ACTIVITY> What is needed is an exact copy of the lines in the entries below from the one holding "Đề nghị ghi rõ ngu" through the one holding "由此帶來的不便，敬請諒解。", pictures excluded.

[Stored data entries]
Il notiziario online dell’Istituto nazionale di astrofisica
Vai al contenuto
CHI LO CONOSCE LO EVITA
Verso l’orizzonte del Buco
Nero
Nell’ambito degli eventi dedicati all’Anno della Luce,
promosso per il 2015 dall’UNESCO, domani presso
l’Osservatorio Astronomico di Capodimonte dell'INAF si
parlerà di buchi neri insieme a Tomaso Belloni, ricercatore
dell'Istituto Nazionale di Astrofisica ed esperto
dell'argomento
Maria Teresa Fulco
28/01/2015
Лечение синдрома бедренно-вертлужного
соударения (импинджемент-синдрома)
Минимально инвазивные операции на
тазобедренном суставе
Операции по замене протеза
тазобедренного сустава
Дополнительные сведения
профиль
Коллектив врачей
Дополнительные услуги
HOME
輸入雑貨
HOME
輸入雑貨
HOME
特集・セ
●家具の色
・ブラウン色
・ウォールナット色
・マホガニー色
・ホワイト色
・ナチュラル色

--

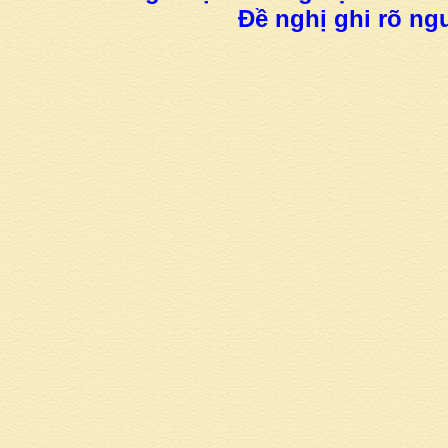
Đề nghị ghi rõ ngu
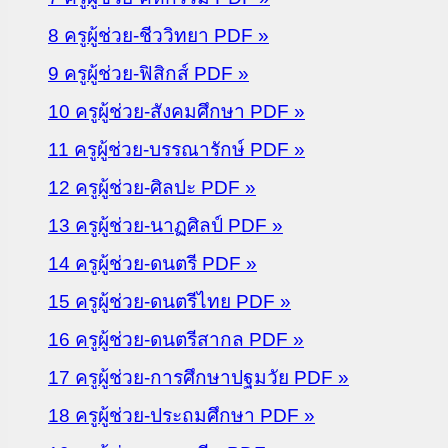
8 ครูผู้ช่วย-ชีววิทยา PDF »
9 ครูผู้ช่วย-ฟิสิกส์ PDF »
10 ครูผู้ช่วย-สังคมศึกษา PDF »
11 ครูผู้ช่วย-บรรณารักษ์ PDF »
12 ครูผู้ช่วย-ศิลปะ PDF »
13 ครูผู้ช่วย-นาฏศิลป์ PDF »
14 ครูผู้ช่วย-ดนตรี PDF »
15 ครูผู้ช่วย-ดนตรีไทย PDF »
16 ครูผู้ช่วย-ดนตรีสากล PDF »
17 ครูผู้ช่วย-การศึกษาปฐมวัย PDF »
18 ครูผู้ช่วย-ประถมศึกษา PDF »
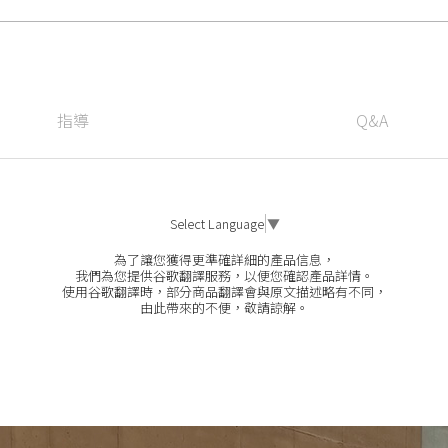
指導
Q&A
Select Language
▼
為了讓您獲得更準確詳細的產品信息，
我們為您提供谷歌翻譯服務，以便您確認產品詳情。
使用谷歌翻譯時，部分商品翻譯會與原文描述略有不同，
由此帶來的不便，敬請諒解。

...

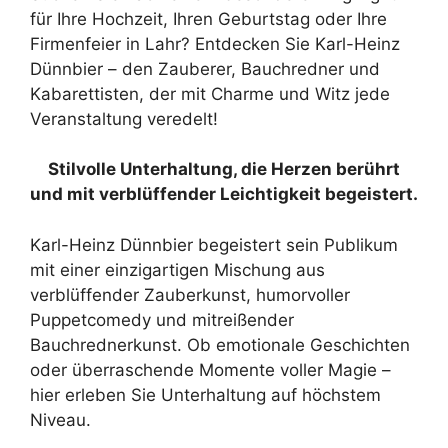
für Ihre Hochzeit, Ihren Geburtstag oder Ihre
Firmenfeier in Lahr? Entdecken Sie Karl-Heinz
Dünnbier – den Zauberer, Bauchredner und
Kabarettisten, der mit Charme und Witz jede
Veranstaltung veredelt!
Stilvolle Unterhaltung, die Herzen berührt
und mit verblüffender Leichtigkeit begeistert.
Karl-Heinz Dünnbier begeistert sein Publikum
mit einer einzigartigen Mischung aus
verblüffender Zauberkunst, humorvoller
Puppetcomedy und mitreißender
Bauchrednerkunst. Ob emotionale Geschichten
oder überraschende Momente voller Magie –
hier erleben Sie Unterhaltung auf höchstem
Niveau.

RESPONSE TO THE EXERCISE>
Đề nghị ghi rõ ngu
8 ครูผู้ช่วย-ชีววิทยา PDF »
9 ครูผู้ช่วย-ฟิสิกส์ PDF »
10 ครูผู้ช่วย-สังคมศึกษา PDF »
11 ครูผู้ช่วย-บรรณารักษ์ PDF »
12 ครูผู้ช่วย-ศิลปะ PDF »
13 ครูผู้ช่วย-นาฏศิลป์ PDF »
14 ครูผู้ช่วย-ดนตรี PDF »
15 ครูผู้ช่วย-ดนตรีไทย PDF »
16 ครูผู้ช่วย-ดนตรีสากล PDF »
17 ครูผู้ช่วย-การศึกษาปฐมวัย PDF »
18 ครูผู้ช่วย-ประถมศึกษา PDF »
指導
Q&A
Select Language
▼
為了讓您獲得更準確詳細的產品信息，
我們為您提供谷歌翻譯服務，以便您確認產品詳情。
使用谷歌翻譯時，部分商品翻譯會與原文描述略有不同，
由此帶來的不便，敬請諒解。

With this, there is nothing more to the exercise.